Leave out the images and repeat the listing below without a single change.

────────────────

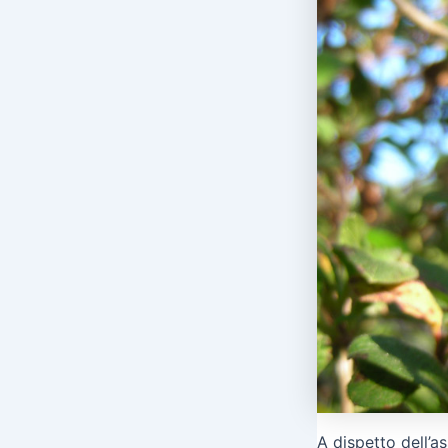
A dispetto dell’a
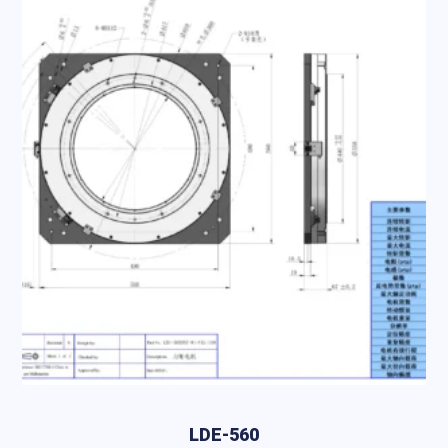
LDE-560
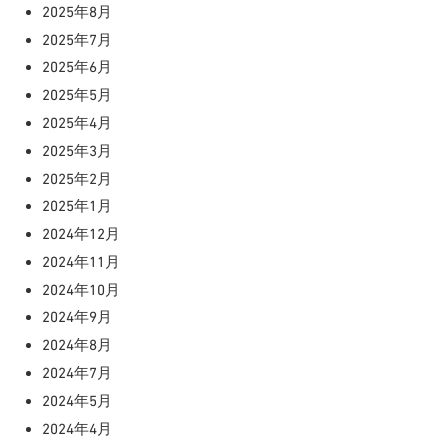
2025年8月
2025年7月
2025年6月
2025年5月
2025年4月
2025年3月
2025年2月
2025年1月
2024年12月
2024年11月
2024年10月
2024年9月
2024年8月
2024年7月
2024年5月
2024年4月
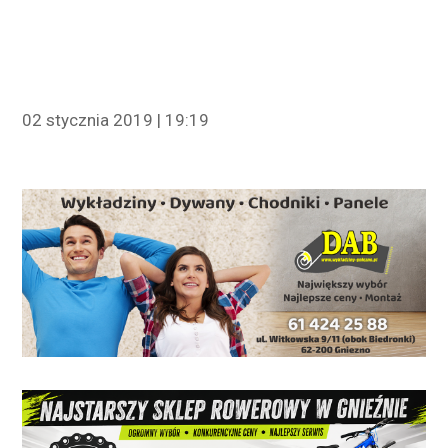
02 stycznia 2019 | 19:19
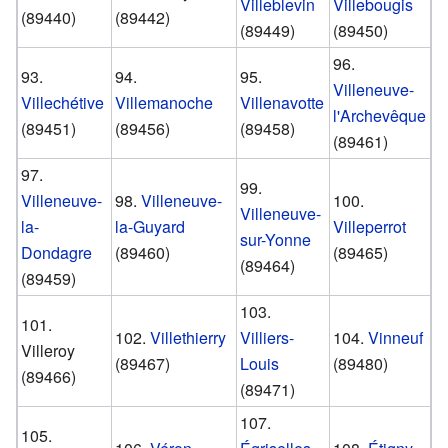
Villeblevin
Villebougis
(89440)
(89442)
(89449)
(89450)
96.
93.
94.
95.
Villeneuve-
Villechétive
Villemanoche
Villenavotte
l'Archevêque
(89451)
(89456)
(89458)
(89461)
97.
99.
Villeneuve-
98.
Villeneuve-
100.
Villeneuve-
la-
la-Guyard
Villeperrot
sur-Yonne
Dondagre
(89460)
(89465)
(89464)
(89459)
103.
101.
102.
Villethierry
Villiers-
104.
Vinneuf
Villeroy
(89467)
Louis
(89480)
(89466)
(89471)
107.
105.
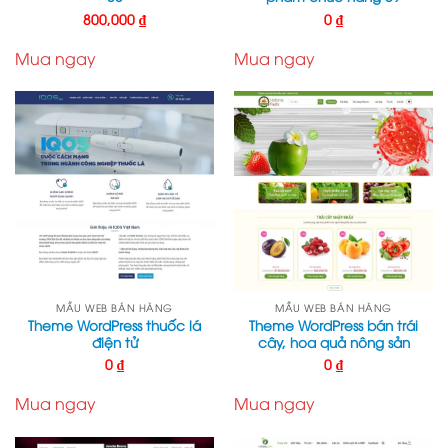
800,000
₫
0
₫
Mua ngay
Mua ngay
MẪU WEB BÁN HÀNG
MẪU WEB BÁN HÀNG
Theme WordPress thuốc lá
Theme WordPress bán trái
điện tử
cây, hoa quả nông sản
0
₫
0
₫
Mua ngay
Mua ngay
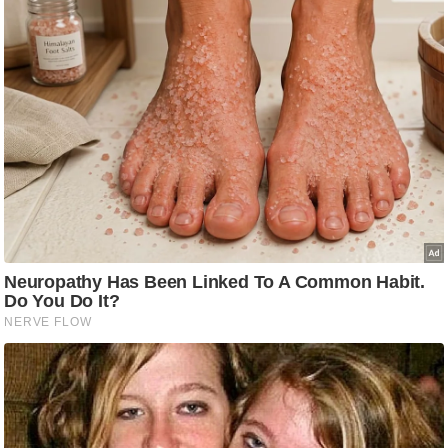
आ
र
.
आ
ई
.
चा
य
प
र
स
मी
क्षा
ध
र्म
ज्यो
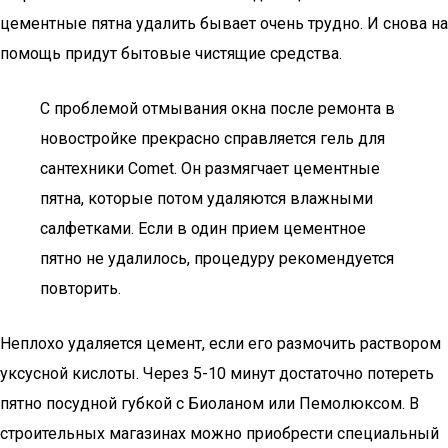
цементные пятна удалить бывает очень трудно. И снова на
помощь придут бытовые чистящие средства.
С проблемой отмывания окна после ремонта в
новостройке прекрасно справляется гель для
сантехники Comet. Он размягчает цементные
пятна, которые потом удаляются влажными
салфетками. Если в один прием цементное
пятно не удалилось, процедуру рекомендуется
повторить.
Неплохо удаляется цемент, если его размочить раствором
уксусной кислоты. Через 5-10 минут достаточно потереть
пятно посудной губкой с Биоланом или Пемолюксом. В
строительных магазинах можно приобрести специальный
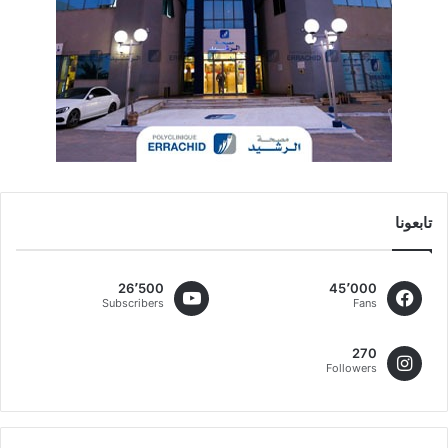
تابعونا
26٬500
45٬000
Subscribers
Fans
270
Followers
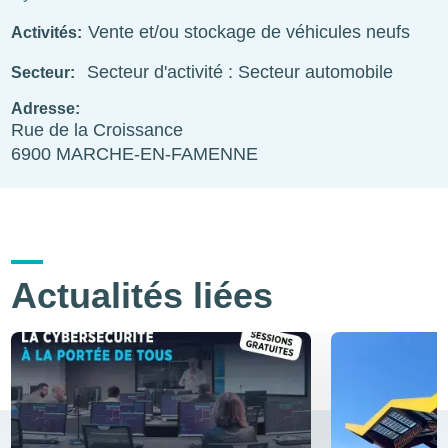
Vente et/ou stockage de véhicules neufs
Activités
Secteur d'activité : Secteur automobile
Secteur
Adresse
Rue de la Croissance
6900
MARCHE-EN-FAMENNE
Actualités liées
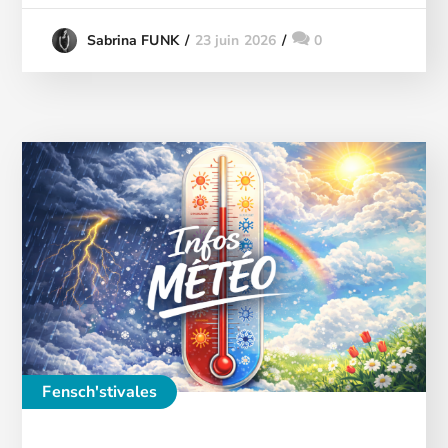
23 juin 2026
0
Sabrina FUNK
Fensch'stivales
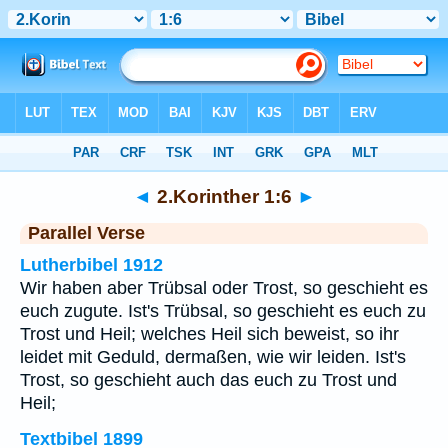
Bibel
>
2.Korinther
>
Kapitel 1
> Vers 6
◄
2.Korinther 1:6
►
Parallel Verse
Lutherbibel 1912
Wir haben aber Trübsal oder Trost, so geschieht es
euch zugute. Ist's Trübsal, so geschieht es euch zu
Trost und Heil; welches Heil sich beweist, so ihr
leidet mit Geduld, dermaßen, wie wir leiden. Ist's
Trost, so geschieht auch das euch zu Trost und
Heil;
Textbibel 1899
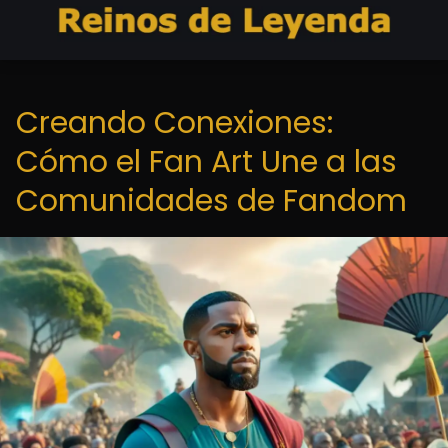
Creando Conexiones:
Cómo el Fan Art Une a las
Comunidades de Fandom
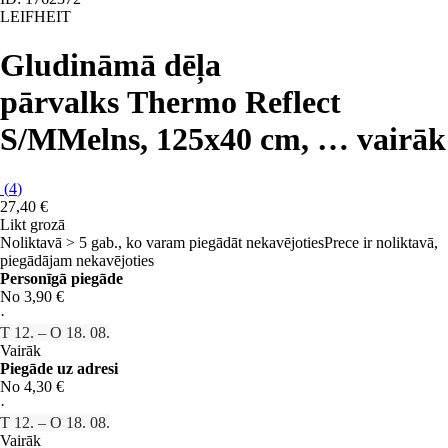
LEIFHEIT
Gludināmā dēļa
pārvalks Thermo Reflect
S/M
Melns, 125x40 cm
, …
vairāk
(
4
)
27,40 €
Likt grozā
Noliktavā > 5 gab., ko varam piegādāt nekavējoties
Prece ir noliktavā,
piegādājam nekavējoties
Personīgā piegāde
No 3,90 €
·
T 12. – O 18. 08.
Vairāk
Piegāde uz adresi
No 4,30 €
·
T 12. – O 18. 08.
Vairāk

────────────────

▶ _Expected answer_:
A dispetto dell’a
LDE-560
2025年8月
2025年7月
2025年6月
2025年5月
2025年4月
2025年3月
2025年2月
2025年1月
2024年12月
2024年11月
2024年10月
2024年9月
2024年8月
2024年7月
2024年5月
2024年4月
02 stycznia 2019 | 19:19
Villeblevin
Villebougis
(89440)
(89442)
(89449)
(89450)
96.
93.
94.
95.
Villeneuve-
Villechétive
Villemanoche
Villenavotte
l'Archevêque
(89451)
(89456)
(89458)
(89461)
97.
99.
Villeneuve-
98.
Villeneuve-
100.
Villeneuve-
la-
la-Guyard
Villeperrot
sur-Yonne
Dondagre
(89460)
(89465)
(89464)
(89459)
103.
101.
102.
Villethierry
Villiers-
104.
Vinneuf
Villeroy
(89467)
Louis
(89480)
(89466)
(89471)
107.
105.
800,000
₫
0
₫
Mua ngay
Mua ngay
MẪU WEB BÁN HÀNG
MẪU WEB BÁN HÀNG
Theme WordPress thuốc lá
Theme WordPress bán trái
điện tử
cây, hoa quả nông sản
0
₫
0
₫
Mua ngay
Mua ngay
आ
र
.
आ
ई
.
चा
य
प
र
स
मी
क्षा
ध
र्म
ज्यो
цементные пятна удалить бывает очень трудно. И снова на
помощь придут бытовые чистящие средства.
С проблемой отмывания окна после ремонта в
новостройке прекрасно справляется гель для
сантехники Comet. Он размягчает цементные
пятна, которые потом удаляются влажными
салфетками. Если в один прием цементное
пятно не удалилось, процедуру рекомендуется
повторить.
Неплохо удаляется цемент, если его размочить раствором
уксусной кислоты. Через 5-10 минут достаточно потереть
пятно посудной губкой с Биоланом или Пемолюксом. В
строительных магазинах можно приобрести специальный
تابعونا
26٬500
45٬000
Subscribers
Fans
270
Followers
Vente et/ou stockage de véhicules neufs
Activités
Secteur d'activité : Secteur automobile
Secteur
Adresse
Rue de la Croissance
6900
MARCHE-EN-FAMENNE
Actualités liées
23 juin 2026
0
Sabrina FUNK
Fensch'stivales
Bibel
>
2.Korinther
>
Kapitel 1
> Vers 6
◄
2.Korinther 1:6
►
Parallel Verse
Lutherbibel 1912
Wir haben aber Trübsal oder Trost, so geschieht es
euch zugute. Ist's Trübsal, so geschieht es euch zu
Trost und Heil; welches Heil sich beweist, so ihr
leidet mit Geduld, dermaßen, wie wir leiden. Ist's
Trost, so geschieht auch das euch zu Trost und
Heil;
Textbibel 1899
Creando Conexiones:
Cómo el Fan Art Une a las
Comunidades de Fandom
LEIFHEIT
Gludināmā dēļa
pārvalks Thermo Reflect
S/M
Melns, 125x40 cm
, …
vairāk
(
4
)
27,40 €
Likt grozā
Noliktavā > 5 gab., ko varam piegādāt nekavējoties
Prece ir noliktavā,
piegādājam nekavējoties
Personīgā piegāde
No 3,90 €
·
T 12. – O 18. 08.
Vairāk
Piegāde uz adresi
No 4,30 €
·
T 12. – O 18. 08.
Vairāk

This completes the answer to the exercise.